▶ _What to work on_
A single number is required: how many lines in the entries hold the word "Computer".

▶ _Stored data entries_
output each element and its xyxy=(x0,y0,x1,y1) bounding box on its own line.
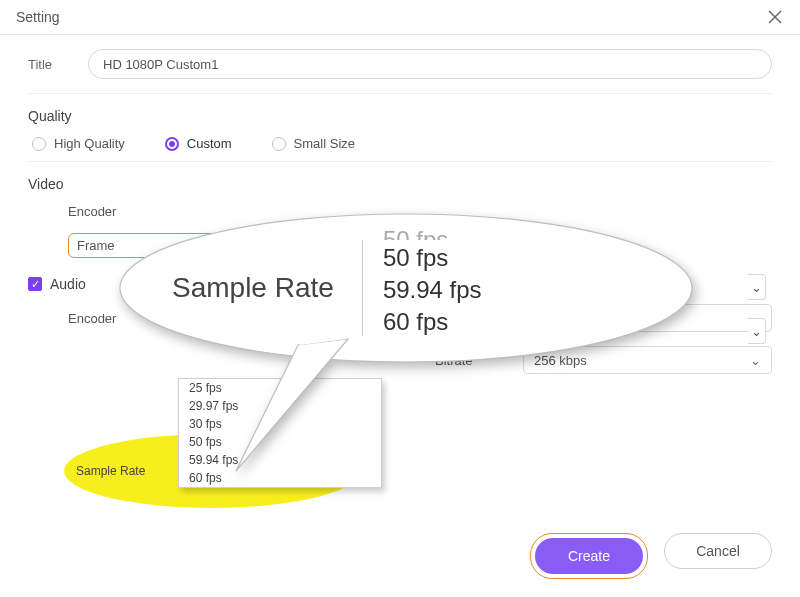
quality-radio-high[interactable]: High Quality xyxy=(32,136,125,151)
quality-radio-custom[interactable]: Custom xyxy=(165,136,232,151)
chevron-down-icon: ⌄ xyxy=(751,280,762,295)
dialog-title: Setting xyxy=(16,9,60,25)
settings-dialog: Setting Title Quality High Quality Custo… xyxy=(0,0,800,597)
close-icon xyxy=(766,8,784,26)
dialog-footer: Create Cancel xyxy=(530,533,772,579)
quality-radio-group: High Quality Custom Small Size xyxy=(28,136,772,151)
audio-checkbox[interactable]: ✓ xyxy=(28,277,42,291)
callout-fps-cut: 50 fps xyxy=(383,226,482,240)
audio-section-title: Audio xyxy=(50,276,86,292)
title-label: Title xyxy=(28,57,88,72)
callout-bubble: Sample Rate 50 fps 50 fps 59.94 fps 60 f… xyxy=(118,213,694,379)
video-bitrate-select[interactable]: ⌄ xyxy=(748,318,766,344)
callout-content: Sample Rate 50 fps 50 fps 59.94 fps 60 f… xyxy=(118,213,694,363)
radio-label: Small Size xyxy=(294,136,355,151)
callout-fps-list: 50 fps 50 fps 59.94 fps 60 fps xyxy=(362,240,482,336)
separator xyxy=(28,93,772,94)
separator xyxy=(28,161,772,162)
radio-label: Custom xyxy=(187,136,232,151)
quality-radio-small[interactable]: Small Size xyxy=(272,136,355,151)
radio-icon xyxy=(165,137,179,151)
create-button-highlight: Create xyxy=(530,533,648,579)
button-label: Cancel xyxy=(696,543,740,559)
create-button[interactable]: Create xyxy=(535,538,643,574)
chevron-down-icon: ⌄ xyxy=(751,324,762,339)
callout-fps-item: 50 fps xyxy=(383,244,482,272)
radio-icon xyxy=(272,137,286,151)
video-section-title: Video xyxy=(28,176,772,192)
title-input[interactable] xyxy=(88,49,772,79)
quality-section-title: Quality xyxy=(28,108,772,124)
callout-label: Sample Rate xyxy=(172,272,334,304)
cancel-button[interactable]: Cancel xyxy=(664,533,772,569)
radio-label: High Quality xyxy=(54,136,125,151)
callout-fps-item: 59.94 fps xyxy=(383,276,482,304)
video-resolution-select[interactable]: ⌄ xyxy=(748,274,766,300)
chevron-down-icon: ⌄ xyxy=(750,353,761,368)
title-row: Title xyxy=(28,49,772,79)
radio-icon xyxy=(32,137,46,151)
button-label: Create xyxy=(568,548,610,564)
close-button[interactable] xyxy=(766,8,784,26)
callout-fps-item: 60 fps xyxy=(383,308,482,336)
titlebar: Setting xyxy=(0,0,800,35)
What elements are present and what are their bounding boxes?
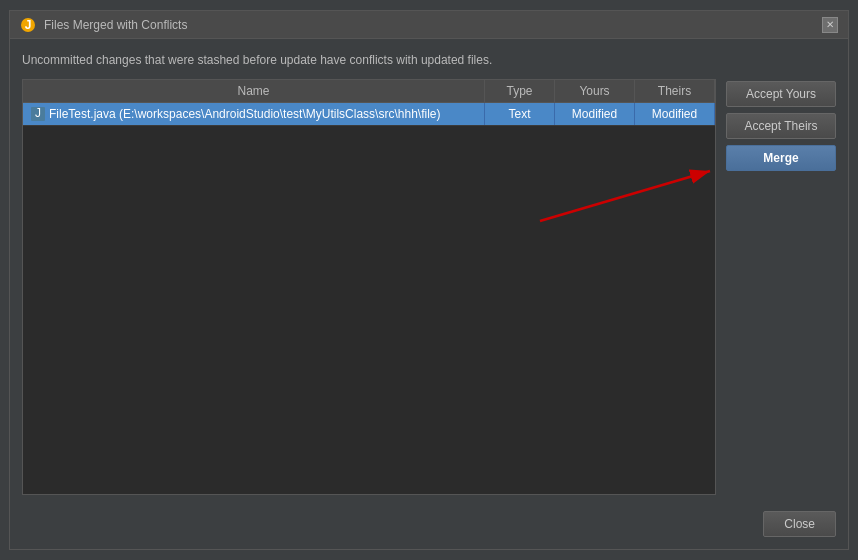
cell-theirs: Modified xyxy=(635,103,715,125)
action-buttons: Accept Yours Accept Theirs Merge xyxy=(726,79,836,495)
close-button[interactable]: Close xyxy=(763,511,836,537)
dialog-files-merged: J Files Merged with Conflicts ✕ Uncommit… xyxy=(9,10,849,550)
table-header: Name Type Yours Theirs xyxy=(23,80,715,103)
header-type: Type xyxy=(485,80,555,102)
accept-yours-button[interactable]: Accept Yours xyxy=(726,81,836,107)
dialog-title: Files Merged with Conflicts xyxy=(44,18,187,32)
svg-text:J: J xyxy=(35,107,41,120)
svg-text:J: J xyxy=(25,18,32,32)
content-area: Name Type Yours Theirs J FileTest.java (… xyxy=(22,79,836,495)
title-bar: J Files Merged with Conflicts ✕ xyxy=(10,11,848,39)
java-file-icon: J xyxy=(31,107,45,121)
accept-theirs-button[interactable]: Accept Theirs xyxy=(726,113,836,139)
app-icon: J xyxy=(20,17,36,33)
window-close-button[interactable]: ✕ xyxy=(822,17,838,33)
header-theirs: Theirs xyxy=(635,80,715,102)
merge-button[interactable]: Merge xyxy=(726,145,836,171)
title-bar-left: J Files Merged with Conflicts xyxy=(20,17,187,33)
conflict-message: Uncommitted changes that were stashed be… xyxy=(22,51,836,69)
table-body: J FileTest.java (E:\workspaces\AndroidSt… xyxy=(23,103,715,494)
dialog-body: Uncommitted changes that were stashed be… xyxy=(10,39,848,549)
header-yours: Yours xyxy=(555,80,635,102)
cell-type: Text xyxy=(485,103,555,125)
cell-yours: Modified xyxy=(555,103,635,125)
bottom-section: Close xyxy=(22,505,836,537)
conflicts-table: Name Type Yours Theirs J FileTest.java (… xyxy=(22,79,716,495)
cell-name: J FileTest.java (E:\workspaces\AndroidSt… xyxy=(23,103,485,125)
table-row[interactable]: J FileTest.java (E:\workspaces\AndroidSt… xyxy=(23,103,715,126)
header-name: Name xyxy=(23,80,485,102)
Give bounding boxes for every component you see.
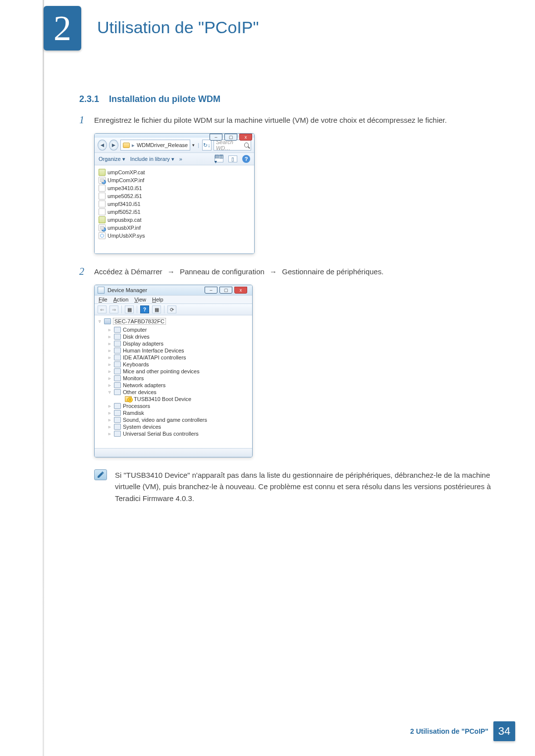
note-text: Si "TUSB3410 Device" n'apparaît pas dans…: [115, 469, 495, 504]
tree-expand-icon[interactable]: ▹: [107, 425, 112, 429]
tree-expand-icon[interactable]: ▹: [107, 432, 112, 436]
close-button[interactable]: x: [234, 287, 247, 294]
dm-titlebar: Device Manager – ▢ x: [95, 285, 252, 295]
tree-expand-icon[interactable]: ▹: [107, 355, 112, 360]
nav-forward-button[interactable]: ►: [109, 140, 118, 151]
file-item[interactable]: umpusbXP.inf: [99, 224, 250, 232]
search-input[interactable]: Search WD…: [214, 140, 251, 151]
toolbar-separator: [164, 305, 164, 313]
step-2: 2 Accédez à Démarrer → Panneau de config…: [79, 266, 495, 278]
dm-tree-node[interactable]: ▹Monitors: [98, 375, 249, 382]
breadcrumb[interactable]: ▸ WDMDriver_Release: [120, 140, 190, 151]
dm-tree-node[interactable]: ▹Disk drives: [98, 333, 249, 340]
dm-tb-icon[interactable]: ▦: [125, 305, 134, 313]
section-heading: 2.3.1 Installation du pilote WDM: [79, 94, 495, 104]
dm-tree-node[interactable]: ▹Keyboards: [98, 361, 249, 368]
step-1: 1 Enregistrez le fichier du pilote WDM s…: [79, 114, 495, 126]
file-item[interactable]: UmpUsbXP.sys: [99, 232, 250, 240]
nav-back-button[interactable]: ◄: [98, 140, 107, 151]
tree-expand-icon[interactable]: ▹: [107, 328, 112, 332]
file-icon: [99, 169, 106, 176]
dm-node-label: Computer: [123, 327, 147, 333]
device-category-icon: [114, 382, 121, 388]
file-item[interactable]: umpf5052.i51: [99, 208, 250, 216]
breadcrumb-dropdown[interactable]: ▾: [192, 143, 195, 148]
dm-tree-node[interactable]: ▹Sound, video and game controllers: [98, 416, 249, 423]
file-name: umpe5052.i51: [107, 193, 142, 199]
menu-view[interactable]: View: [134, 297, 146, 302]
dm-tree-node[interactable]: ▿Other devices: [98, 389, 249, 396]
dm-tree-node[interactable]: ▹IDE ATA/ATAPI controllers: [98, 354, 249, 361]
dm-tree-leaf[interactable]: TUSB3410 Boot Device: [98, 396, 249, 403]
include-in-library-button[interactable]: Include in library ▾: [130, 156, 174, 162]
file-item[interactable]: umpe5052.i51: [99, 192, 250, 200]
maximize-button[interactable]: ▢: [224, 134, 237, 141]
dm-node-label: Monitors: [123, 375, 144, 381]
tree-expand-icon[interactable]: ▹: [107, 342, 112, 346]
dm-tree-node[interactable]: ▹Display adapters: [98, 340, 249, 347]
dm-node-label: Keyboards: [123, 361, 149, 367]
minimize-button[interactable]: –: [210, 134, 222, 141]
menu-action[interactable]: Action: [113, 297, 129, 302]
file-item[interactable]: umpComXP.cat: [99, 168, 250, 176]
tree-expand-icon[interactable]: ▹: [107, 362, 112, 367]
help-icon[interactable]: ?: [242, 155, 250, 163]
views-button[interactable]: ▤▥ ▾: [214, 155, 223, 162]
refresh-button[interactable]: ↻↓: [202, 140, 212, 151]
dm-tree-node[interactable]: ▹Computer: [98, 326, 249, 333]
close-button[interactable]: x: [239, 134, 252, 141]
minimize-button[interactable]: –: [205, 287, 217, 294]
tree-expand-icon[interactable]: ▹: [107, 369, 112, 374]
maximize-button[interactable]: ▢: [219, 287, 232, 294]
dm-tree-node[interactable]: ▹Universal Serial Bus controllers: [98, 430, 249, 437]
dm-tree-node[interactable]: ▹Network adapters: [98, 382, 249, 389]
dm-tb-icon[interactable]: ⟳: [167, 305, 176, 313]
tree-expand-icon: [118, 397, 123, 402]
device-manager-screenshot: Device Manager – ▢ x File Action View He…: [94, 285, 495, 457]
menu-file[interactable]: File: [99, 297, 107, 302]
tree-collapse-icon[interactable]: ▿: [98, 319, 102, 324]
toolbar-overflow-button[interactable]: »: [179, 156, 182, 162]
nav-separator: |: [197, 142, 200, 148]
footer-chapter-label: 2 Utilisation de "PCoIP": [410, 727, 488, 735]
dm-tree-node[interactable]: ▹Human Interface Devices: [98, 347, 249, 354]
views-icon: ▤▥ ▾: [214, 155, 223, 162]
file-item[interactable]: umpf3410.i51: [99, 200, 250, 208]
tree-expand-icon[interactable]: ▹: [107, 418, 112, 422]
file-item[interactable]: UmpComXP.inf: [99, 176, 250, 184]
dm-tree-node[interactable]: ▹Ramdisk: [98, 409, 249, 416]
step-text-post: .: [381, 267, 383, 276]
explorer-screenshot: – ▢ x ◄ ► ▸ WDMDriver_Release ▾ | ↻↓: [94, 133, 495, 254]
tree-expand-icon[interactable]: ▹: [107, 349, 112, 353]
tree-collapse-icon[interactable]: ▿: [107, 390, 112, 395]
dm-help-icon[interactable]: ?: [140, 305, 149, 313]
tree-expand-icon[interactable]: ▹: [107, 411, 112, 415]
info-note: Si "TUSB3410 Device" n'apparaît pas dans…: [94, 469, 495, 504]
dm-nav-back[interactable]: ⇐: [98, 305, 107, 313]
step-number: 2: [79, 266, 94, 278]
dm-tree-node[interactable]: ▹Mice and other pointing devices: [98, 368, 249, 375]
file-item[interactable]: umpusbxp.cat: [99, 216, 250, 224]
preview-pane-button[interactable]: ▯: [228, 155, 237, 162]
file-name: umpe3410.i51: [107, 185, 142, 191]
unknown-device-icon: [125, 396, 132, 402]
dm-root-label: SEC-7AFBD7832FC: [113, 318, 166, 325]
dm-nav-forward[interactable]: ⇒: [109, 305, 118, 313]
file-icon: [99, 185, 106, 192]
tree-expand-icon[interactable]: ▹: [107, 376, 112, 381]
dm-tree-node[interactable]: ▹System devices: [98, 423, 249, 430]
dm-tree-node[interactable]: ▹Processors: [98, 403, 249, 409]
tree-expand-icon[interactable]: ▹: [107, 404, 112, 408]
page-footer: 2 Utilisation de "PCoIP" 34: [410, 721, 515, 741]
explorer-toolbar: Organize ▾ Include in library ▾ » ▤▥ ▾ ▯…: [95, 152, 254, 165]
dm-node-label: TUSB3410 Boot Device: [134, 396, 191, 402]
breadcrumb-separator-icon: ▸: [132, 142, 135, 149]
file-item[interactable]: umpe3410.i51: [99, 184, 250, 192]
tree-expand-icon[interactable]: ▹: [107, 335, 112, 339]
menu-help[interactable]: Help: [152, 297, 163, 302]
tree-expand-icon[interactable]: ▹: [107, 383, 112, 388]
dm-tb-icon[interactable]: ▦: [152, 305, 161, 313]
dm-tree-root[interactable]: ▿ SEC-7AFBD7832FC: [98, 317, 249, 326]
organize-button[interactable]: Organize ▾: [99, 156, 125, 162]
step-number: 1: [79, 114, 94, 126]
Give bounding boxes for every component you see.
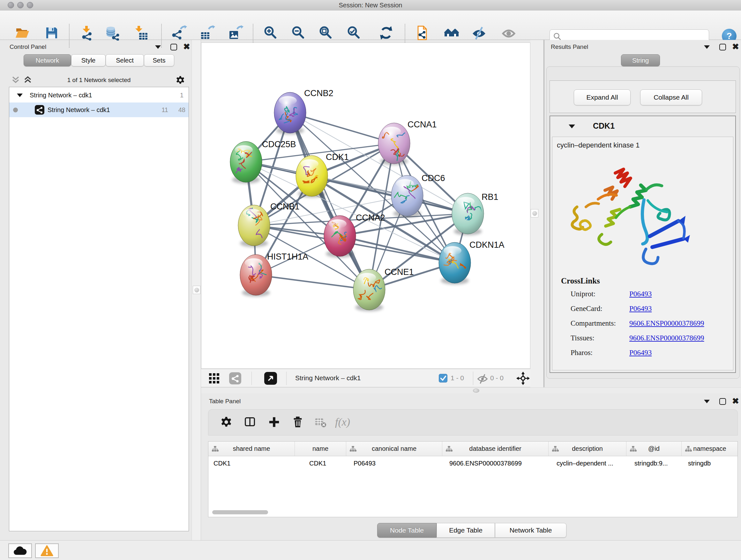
table-cell[interactable]: CDK1	[295, 456, 346, 470]
network-edge[interactable]	[256, 275, 369, 290]
tab-network-table[interactable]: Network Table	[495, 523, 566, 538]
birdseye-view-icon[interactable]	[209, 373, 219, 384]
zoom-selected-icon[interactable]	[346, 25, 361, 41]
network-node-CCNB2[interactable]	[274, 92, 306, 134]
node-label-HIST1H1A: HIST1H1A	[267, 252, 308, 261]
tab-sets[interactable]: Sets	[144, 54, 174, 66]
show-columns-icon[interactable]	[244, 416, 257, 429]
table-panel-float-button[interactable]	[719, 398, 726, 405]
network-panel-gear-icon[interactable]	[176, 75, 185, 85]
delete-table-icon[interactable]	[314, 416, 327, 429]
export-image-icon[interactable]	[228, 25, 244, 41]
collapse-all-button[interactable]: Collapse All	[640, 89, 702, 105]
column-header-name[interactable]: name	[295, 442, 346, 456]
open-file-icon[interactable]	[15, 25, 30, 41]
network-graph[interactable]: CCNB2CCNA1CDC25BCDK1CDC6RB1CCNB1CCNA2CDK…	[201, 43, 530, 368]
table-cell[interactable]: stringdb:9...	[626, 456, 682, 470]
add-column-icon[interactable]	[268, 416, 281, 429]
entry-collapse-icon[interactable]	[569, 125, 575, 128]
expand-all-tree-icon[interactable]	[23, 76, 32, 84]
selected-count-checkbox[interactable]	[439, 374, 448, 382]
results-panel-close-button[interactable]: ✖	[732, 43, 739, 50]
crosslink-value-link[interactable]: P06493	[629, 349, 652, 357]
column-header-description[interactable]: description	[549, 442, 626, 456]
table-panel-menu-icon[interactable]	[704, 400, 710, 403]
column-header--id[interactable]: @id	[626, 442, 682, 456]
export-network-icon[interactable]	[172, 25, 187, 41]
warnings-button[interactable]	[35, 543, 59, 558]
table-panel-close-button[interactable]: ✖	[732, 397, 739, 405]
right-splitter[interactable]	[530, 40, 544, 393]
tab-select[interactable]: Select	[106, 54, 144, 66]
network-from-file-icon[interactable]	[415, 25, 430, 41]
first-neighbors-icon[interactable]	[444, 25, 459, 41]
export-table-icon[interactable]	[200, 25, 215, 41]
function-builder-icon[interactable]: f(x)	[335, 416, 348, 429]
import-network-database-icon[interactable]	[105, 25, 120, 41]
entry-gene-name: CDK1	[593, 121, 615, 131]
cloud-icon	[13, 546, 27, 556]
results-panel-menu-icon[interactable]	[704, 45, 710, 49]
network-edge[interactable]	[340, 236, 455, 263]
network-canvas[interactable]: CCNB2CCNA1CDC25BCDK1CDC6RB1CCNB1CCNA2CDK…	[201, 43, 530, 369]
column-header-canonical-name[interactable]: canonical name	[346, 442, 442, 456]
network-overview-icon[interactable]	[229, 372, 241, 384]
collection-expander-icon[interactable]	[17, 94, 23, 97]
network-node-RB1[interactable]	[452, 193, 484, 235]
node-label-CCNE1: CCNE1	[385, 267, 414, 277]
network-node-CDK1[interactable]	[296, 155, 328, 198]
horizontal-splitter[interactable]	[201, 387, 741, 393]
tab-edge-table[interactable]: Edge Table	[436, 523, 495, 538]
hide-selected-icon[interactable]	[471, 25, 487, 41]
table-cell[interactable]: CDK1	[208, 456, 295, 470]
tab-string[interactable]: String	[621, 54, 660, 66]
crosslink-value-link[interactable]: P06493	[629, 305, 652, 313]
delete-column-icon[interactable]	[292, 416, 305, 429]
node-table[interactable]: shared namenamecanonical namedatabase id…	[208, 441, 738, 517]
crosslink-value-link[interactable]: 9606.ENSP00000378699	[629, 319, 704, 327]
table-settings-icon[interactable]	[220, 416, 233, 429]
show-all-icon[interactable]	[501, 25, 516, 41]
left-splitter-handle[interactable]	[193, 286, 200, 294]
import-table-icon[interactable]	[133, 25, 149, 41]
save-session-icon[interactable]	[44, 25, 59, 41]
zoom-out-icon[interactable]	[290, 25, 306, 41]
network-node-CCNB1[interactable]	[238, 205, 270, 247]
cloud-status-button[interactable]	[8, 543, 32, 558]
table-row[interactable]: CDK1CDK1P064939606.ENSP00000378699cyclin…	[208, 456, 738, 470]
expand-all-button[interactable]: Expand All	[574, 89, 630, 105]
pan-crosshair-icon[interactable]	[516, 372, 530, 385]
network-collection-row[interactable]: String Network – cdk1 1	[9, 88, 189, 103]
crosslink-value-link[interactable]: P06493	[629, 290, 652, 298]
horizontal-splitter-handle[interactable]	[473, 388, 479, 393]
table-cell[interactable]: 9606.ENSP00000378699	[442, 456, 549, 470]
network-row-selected[interactable]: String Network – cdk1 11 48	[9, 103, 189, 117]
zoom-fit-icon[interactable]	[318, 25, 333, 41]
tab-style[interactable]: Style	[71, 54, 106, 66]
tab-node-table[interactable]: Node Table	[377, 523, 436, 538]
table-cell[interactable]: cyclin–dependent ...	[549, 456, 626, 470]
control-panel-close-button[interactable]: ✖	[183, 43, 190, 50]
tab-network[interactable]: Network	[23, 54, 71, 66]
table-horizontal-scrollbar[interactable]	[212, 510, 268, 514]
network-node-CDKN1A[interactable]	[439, 242, 471, 285]
table-cell[interactable]: P06493	[346, 456, 442, 470]
results-panel-float-button[interactable]	[719, 44, 726, 51]
table-cell[interactable]: stringdb	[682, 456, 738, 470]
column-header-namespace[interactable]: namespace	[682, 442, 738, 456]
column-header-database-identifier[interactable]: database identifier	[442, 442, 549, 456]
control-panel-float-button[interactable]	[171, 44, 177, 51]
network-edge[interactable]	[290, 113, 369, 290]
network-node-CCNE1[interactable]	[353, 269, 385, 311]
column-header-shared-name[interactable]: shared name	[208, 442, 295, 456]
right-splitter-handle[interactable]	[531, 209, 538, 217]
open-view-in-window-icon[interactable]	[264, 372, 277, 385]
import-network-file-icon[interactable]	[80, 25, 95, 41]
control-panel-menu-icon[interactable]	[155, 45, 161, 49]
network-node-CDC25B[interactable]	[230, 141, 262, 184]
collapse-all-tree-icon[interactable]	[11, 76, 20, 84]
apply-layout-icon[interactable]	[379, 25, 394, 41]
left-splitter[interactable]	[192, 40, 201, 540]
crosslink-value-link[interactable]: 9606.ENSP00000378699	[629, 334, 704, 342]
zoom-in-icon[interactable]	[263, 25, 278, 41]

▶ _Answer below_
2